Оказалось, что голос этот принадлежал семинаристу — оппоненту Андрея. Он был небольшой сухощавый человек с арбузной головой, перерезанной почти пополам широчайшим ртом, который он, по-видимому, очень заботился держать закрытым, потому что, разинув свою пасть, чтобы сказать фразу, он тотчас же стукал челюстью и наглухо сжимал губы, которые были так тонки, что от закрытого рта оставался на арбузной голове только небольшой красноватый шрам.
— Послушайте, что вы ко мне привязались? — шутя сказал ему Андрей.
Рот семинариста был плотно закрыт, и он не отвечал ничего.
— У вас были дамы? — спросил Малинин у Андрея,
— Одна, зато целых два генерала и один юнкер.
— Шалопаи! — проговорил семинарист, спеша закрыть свой рот.
— Почему же?
— Я не скажу: не хочу спорить.
— Никогда не спорь; скорее будешь титулярным советником, — посоветовал Новицкий.
— У нас больше ничего нет, я пойду домой, — сказал Андрей.- Monsieur Крестоцветов, пойдемте ко мне завтракать, — обратился он к семинаристу.
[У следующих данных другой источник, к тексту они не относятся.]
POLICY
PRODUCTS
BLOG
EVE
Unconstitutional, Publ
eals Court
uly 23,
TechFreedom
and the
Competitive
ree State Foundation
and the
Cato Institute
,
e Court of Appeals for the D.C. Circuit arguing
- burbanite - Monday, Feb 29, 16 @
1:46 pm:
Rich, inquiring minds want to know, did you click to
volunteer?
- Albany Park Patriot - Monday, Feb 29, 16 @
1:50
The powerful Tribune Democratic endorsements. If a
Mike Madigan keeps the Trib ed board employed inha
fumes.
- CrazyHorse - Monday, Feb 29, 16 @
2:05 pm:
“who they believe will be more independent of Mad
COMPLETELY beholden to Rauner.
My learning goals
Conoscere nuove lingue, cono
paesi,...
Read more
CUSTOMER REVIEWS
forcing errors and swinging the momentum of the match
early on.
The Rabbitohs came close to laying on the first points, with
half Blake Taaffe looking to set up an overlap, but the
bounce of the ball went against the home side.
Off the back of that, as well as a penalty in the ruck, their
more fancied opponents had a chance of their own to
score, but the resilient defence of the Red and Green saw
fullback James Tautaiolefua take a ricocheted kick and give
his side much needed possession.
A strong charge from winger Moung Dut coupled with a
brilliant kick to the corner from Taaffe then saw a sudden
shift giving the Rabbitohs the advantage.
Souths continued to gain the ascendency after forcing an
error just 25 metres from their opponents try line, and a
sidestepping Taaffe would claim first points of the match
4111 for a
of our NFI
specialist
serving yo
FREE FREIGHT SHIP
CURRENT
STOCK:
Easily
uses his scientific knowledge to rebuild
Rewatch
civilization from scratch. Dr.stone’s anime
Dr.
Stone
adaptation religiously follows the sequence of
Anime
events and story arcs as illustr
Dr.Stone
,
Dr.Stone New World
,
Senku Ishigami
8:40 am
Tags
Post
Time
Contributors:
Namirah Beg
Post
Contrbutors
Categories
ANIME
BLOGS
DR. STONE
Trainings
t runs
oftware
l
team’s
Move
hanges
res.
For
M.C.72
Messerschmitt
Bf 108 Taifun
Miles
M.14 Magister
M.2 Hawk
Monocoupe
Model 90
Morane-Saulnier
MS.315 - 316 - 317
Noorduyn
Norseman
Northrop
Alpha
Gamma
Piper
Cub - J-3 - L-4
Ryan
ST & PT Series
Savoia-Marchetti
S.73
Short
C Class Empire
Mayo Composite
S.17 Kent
— И я пойду с вами: что-то есть хочется, — лениво потягиваясь, проговорил Новицкий.
— А третья лекция? — остановил я его.
— Ну ее! эту дребедень можно и дома узнать… Сегодня, для первого дня, вероятно, поверки шинелей не будет…
Для Новицкого и Крестоцветова, как и для всех стипендиатов, существовала очень неприятная поверка шинелей, производимая одним усердным субинспектором, и для них очень важно было присутствовать в университете со своим верхним платьем, так как стипендиата, не явившегося десять раз в течение месяца, лишали стипендии. Впоследствии, когда бесполезная затрата времени на слушание лекций сделалась особенно обременительной, многие изобретательные люди нашли возможным вполне заменять себя верхним платьем, и сговорчивый Малинин, всегда посещавший лекции с большей аккуратностью, часто носил в университет по пяти фуражек, чтобы вывесить их там на нумера отсутствующих товарищей, вводя, таким образом, в большое заблуждение бдительного субинспектора.
Оставшись один с Малининым, я воротился в аудиторию и сел там в углу. Какое-то тяжелое недоумение угнетало меня, и все мои попытки рассеять его были тщетны; наконец я просто решил, что у меня сегодня расстроены нервы и я воспринимаю впечатления не так, как следует. Я постарался раздуть свое внимание и приготовился как можно сосредоточеннее слушать вошедшего профессора. Это был едва двигавшийся от дряхлости желтый старик, утонувший своей маленькой головкой в огромном, туго накрахмаленном жабо. Он шамкал так тихо, что я едва расслышал половину говоренного, хотя сидел довольно близко к кафедре. Говорилось о Бэконе Веруламском, и профессор делал столько ошибок, что становилось жаль, зачем он не просмотрел перед лекцией хоть какого-нибудь нового учебника по истории литературы. Я очень мало читал по предмету, о котором говорилось, но и мне отжившие понятия старика казались каким-то смешным, ничтожным лепетоМ ребенка, рассуждающего о политике.
Я возвращался домой из храма науки в самом неприятном расположении духа. Не знаю, потому ли, что я ожидал встретить настоящий храм, университет произвел на меня точь-в-точь такое же впечатление, как «Битва русских с кабардинцами» — роман, над которым плакал в гимназии палач Жилинский и разыскивая который я обходил все книжные лавки, имевшиеся в городе. Купив книгу, я приступил к ней, как к причастью, и — о, разочарование! — так озлобился, что бросил книгой в невинного Малинина, поинтересовавшегося узнать, что я читаю. Возвращаясь из университета под влиянием самого тяжелого разочарования, я и теперь поступил с Малининым немного деликатнее, чем прежде, назвавши его глупцом за то только, что он спросил, не забыл ли я свою тетрадь. Я ее бросил в аудитории вместе с карандашом.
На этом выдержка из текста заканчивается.